* [WHAT YOU NEED TO DO]: Make an exact copy of the lines from the one containing "چرا روش شارژ" to the end of the records below, and leave out everything else.

* [DATA RECORDS]:
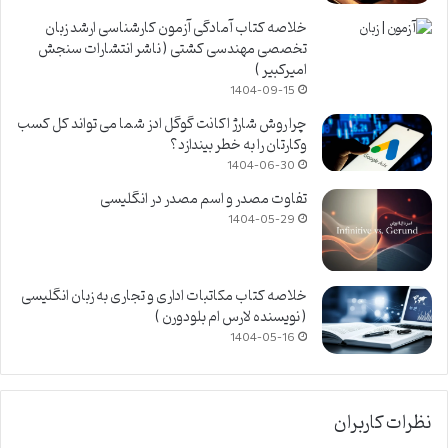
خلاصه کتاب آمادگی آزمون کارشناسی ارشد زبان
تخصصی مهندسی کشتی ( ناشر انتشارات سنجش
امیرکبیر )
1404-09-15
چرا روش شارژ اکانت گوگل ادز شما می تواند کل کسب
وکارتان را به خطر بیندازد؟
1404-06-30
تفاوت مصدر و اسم مصدر در انگلیسی
1404-05-29
خلاصه کتاب مکاتبات اداری و تجاری به زبان انگلیسی
( نویسنده لارس ام بلودورن )
1404-05-16
نظرات کاربران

* [SOLUTION TO THIS EXERCISE]:
چرا روش شارژ اکانت گوگل ادز شما می تواند کل کسب
وکارتان را به خطر بیندازد؟
1404-06-30
تفاوت مصدر و اسم مصدر در انگلیسی
1404-05-29
خلاصه کتاب مکاتبات اداری و تجاری به زبان انگلیسی
( نویسنده لارس ام بلودورن )
1404-05-16
نظرات کاربران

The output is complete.